11. Using Bitcoin in the real world isn’t the point of Bitcoin. My experiment is a lark — a good way to make Bitcoin tangible and to meet the people involved — but it’s not revelatory of Bitcoin’s innovation.Bitcoin is still better as an online payment method than an in-person one. ”Bitcoin is programmable money!” complained one Redditor frustrated with the emphasis on where Bitcoin can be spent rather than how it can be spent. Bitcoin makes micropayments possible, so that you could theoretically send someone 85 cents because you liked their tweet, or 10 cents to read an article online rather than having to be bombarded with ads.
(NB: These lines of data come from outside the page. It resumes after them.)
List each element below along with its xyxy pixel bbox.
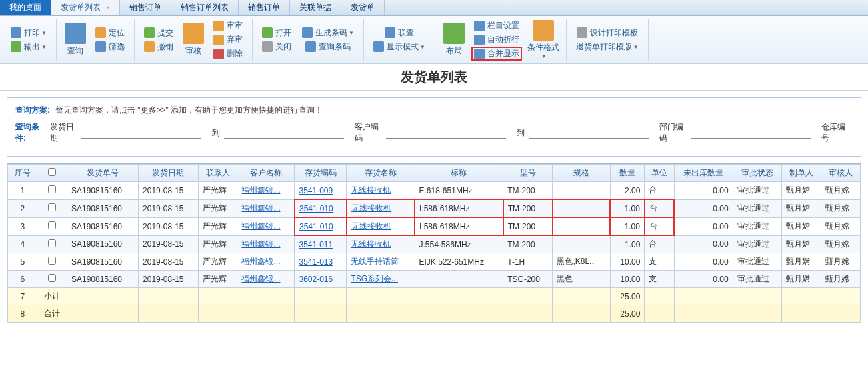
filter-button[interactable]: 筛选 [93,40,127,54]
col-status[interactable]: 审批状态 [733,165,781,182]
layout-button[interactable]: 布局 [439,19,469,61]
linkcheck-button[interactable]: 联查 [382,26,417,40]
col-name[interactable]: 存货名称 [347,165,415,182]
col-pend[interactable]: 未出库数量 [674,165,733,182]
select-all-checkbox[interactable] [48,168,56,176]
cell-name[interactable]: 无线接收机 [347,217,415,235]
cell-cust[interactable]: 福州鑫锻... [237,235,295,253]
row-checkbox[interactable] [48,203,56,211]
locate-button[interactable]: 定位 [93,26,127,40]
row-checkbox[interactable] [48,185,56,193]
cell-check[interactable] [37,217,67,235]
cell-code[interactable]: 3541-013 [295,253,347,271]
search-button[interactable]: 查询 [61,19,90,61]
col-maker[interactable]: 制单人 [782,165,821,182]
col-unit[interactable]: 单位 [645,165,674,182]
gencode-button[interactable]: 生成条码▼ [299,26,357,40]
cell-cust[interactable]: 福州鑫锻... [237,199,295,217]
audit2-button[interactable]: 审审 [211,19,245,33]
cell-cust[interactable]: 福州鑫锻... [237,182,295,200]
tab-related-doc[interactable]: 关联单据 [290,0,341,15]
col-contact[interactable]: 联系人 [198,165,237,182]
row-checkbox[interactable] [48,239,56,247]
cell-name[interactable]: 无线手持话筒 [347,253,415,271]
col-qty[interactable]: 数量 [610,165,645,182]
cell-check[interactable] [37,271,67,288]
cell-name[interactable]: TSG系列会... [347,271,415,288]
export-button[interactable]: 输出▼ [8,40,49,54]
cell-code[interactable]: 3541-010 [295,217,347,235]
col-date[interactable]: 发货日期 [139,165,198,182]
close-icon[interactable]: × [106,4,110,11]
print-button[interactable]: 打印▼ [8,26,49,40]
open-button[interactable]: 打开 [259,26,294,40]
cell-check[interactable] [37,235,67,253]
col-cust[interactable]: 客户名称 [237,165,295,182]
cell-name[interactable]: 无线接收机 [347,182,415,200]
table-row[interactable]: 6SA1908151602019-08-15严光辉福州鑫锻...3602-016… [8,271,861,288]
colset-button[interactable]: 栏目设置 [471,19,522,33]
col-no[interactable]: 发货单号 [67,165,138,182]
cell-std: 黑色,K8L... [553,253,610,271]
col-spec[interactable]: 标称 [415,165,503,182]
unaudit-button[interactable]: 弃审 [211,33,245,47]
col-check[interactable] [37,165,67,182]
col-model[interactable]: 型号 [503,165,553,182]
ship-date-from-input[interactable] [81,127,201,139]
tab-delivery-list[interactable]: 发货单列表× [51,0,120,15]
tab-delivery[interactable]: 发货单 [341,0,385,15]
close-button[interactable]: 关闭 [259,40,294,54]
table-row[interactable]: 3SA1908151602019-08-15严光辉福州鑫锻...3541-010… [8,217,861,235]
cell-check[interactable] [37,199,67,217]
revoke-button[interactable]: 撤销 [141,40,176,54]
cell-qty: 2.00 [610,182,645,200]
row-checkbox[interactable] [48,274,56,282]
cell-name[interactable]: 无线接收机 [347,199,415,217]
delete-button[interactable]: 删除 [211,47,245,61]
tab-desktop[interactable]: 我的桌面 [0,0,51,15]
cell-code[interactable]: 3541-011 [295,235,347,253]
col-auditor[interactable]: 审核人 [821,165,860,182]
audit-button[interactable]: 审核 [179,19,208,61]
ship-date-to-input[interactable] [224,127,344,139]
row-checkbox[interactable] [48,221,56,229]
return-tmpl-button[interactable]: 退货单打印模版▼ [573,40,641,54]
cell-check[interactable] [37,182,67,200]
col-std[interactable]: 规格 [553,165,610,182]
table-row[interactable]: 1SA1908151602019-08-15严光辉福州鑫锻...3541-009… [8,182,861,200]
cust-code-from-input[interactable] [386,127,506,139]
tab-sales-order-list[interactable]: 销售订单列表 [171,0,239,15]
condfmt-button[interactable]: 条件格式▼ [525,19,562,61]
tab-sales-order-2[interactable]: 销售订单 [239,0,290,15]
cell-check[interactable] [37,253,67,271]
cell-date: 2019-08-15 [139,271,198,288]
cell-code[interactable]: 3541-009 [295,182,347,200]
cell-cust[interactable]: 福州鑫锻... [237,253,295,271]
table-row[interactable]: 2SA1908151602019-08-15严光辉福州鑫锻...3541-010… [8,199,861,217]
dispmode-button[interactable]: 显示模式▼ [371,40,428,54]
cell-name[interactable]: 无线接收机 [347,235,415,253]
cell-cust[interactable]: 福州鑫锻... [237,271,295,288]
cust-code-to-input[interactable] [529,127,649,139]
tab-sales-order-1[interactable]: 销售订单 [120,0,171,15]
header-row: 序号 发货单号 发货日期 联系人 客户名称 存货编码 存货名称 标称 型号 规格… [8,165,861,182]
table-row[interactable]: 5SA1908151602019-08-15严光辉福州鑫锻...3541-013… [8,253,861,271]
cell-code[interactable]: 3602-016 [295,271,347,288]
tmpl-design-button[interactable]: 设计打印模板 [574,26,641,40]
cell-cust[interactable]: 福州鑫锻... [237,217,295,235]
barcode-icon [302,27,313,38]
merge-button[interactable]: 合并显示 [471,47,522,61]
wrap-icon [474,35,485,45]
dept-code-input[interactable] [691,127,811,139]
chevron-down-icon: ▼ [541,53,547,59]
querycode-button[interactable]: 查询条码 [303,40,353,54]
cell-code[interactable]: 3541-010 [295,199,347,217]
row-checkbox[interactable] [48,257,56,265]
submit-button[interactable]: 提交 [141,26,176,40]
cell-auditor: 甄月嫦 [821,271,860,288]
cell-unit: 支 [645,253,674,271]
col-code[interactable]: 存货编码 [295,165,347,182]
table-row[interactable]: 4SA1908151602019-08-15严光辉福州鑫锻...3541-011… [8,235,861,253]
col-seq[interactable]: 序号 [8,165,37,182]
autowrap-button[interactable]: 自动折行 [471,33,522,47]
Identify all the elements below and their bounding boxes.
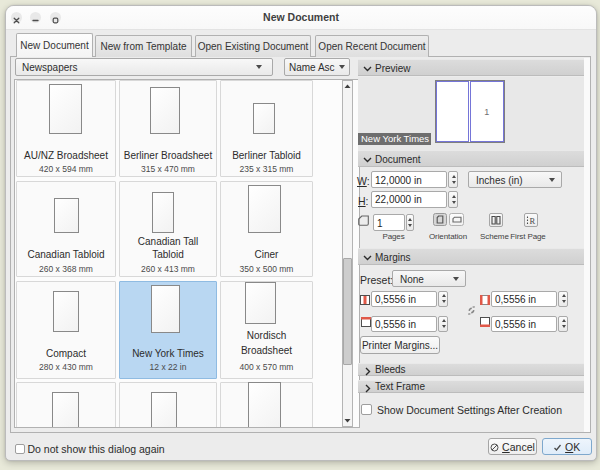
svg-text:R: R xyxy=(530,216,536,226)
It makes it easy to pay someone you don’t know without exchanging a bunch of information about yourself. When you make a payment you don’t need to include your name, address, phone number, email address, etc. for fraud prevention purposes, because you can only spend Bitcoin you have, like cash. And yes, merchants take it cut down on the fees usually charged by credit card fees — though they are usually paying 1% to processors like Bitpay and Coinbase who charge a fee to turn Bitcoin into USD.
12. If you are living in Bitcoin in the “real world,” you need to think ahead and call ahead. Otherwise you may end up in a Kmart parking lot, low on gas, with no way to get more.
13. Accepting Bitcoin as a merchant is a great way to get publicity but may not result in any actual Bitcoin business. I saw the Santa Cruz Experience — a wine tour company — cited in numerous articles about businesses in the travel industry that accept Bitcoin. It had been accepting Bitcoin for a year, but I was the first person to actually pay them in it.
14. It’s possible to run a business in only Bitcoin, with no bank account. Blockchain.info would scoff at my living on Bitcoin for a week; they run a whole business in Bitcoin, with 16 employees over 4 continents.
15. However, most Bitcoin-accepting merchants are instantly turning their Bitcoin into cash. Vinny Lingham of Gyft thinks it’s part of what’s depressing the value of Bitcoin, creating more sellers in the market than buyers.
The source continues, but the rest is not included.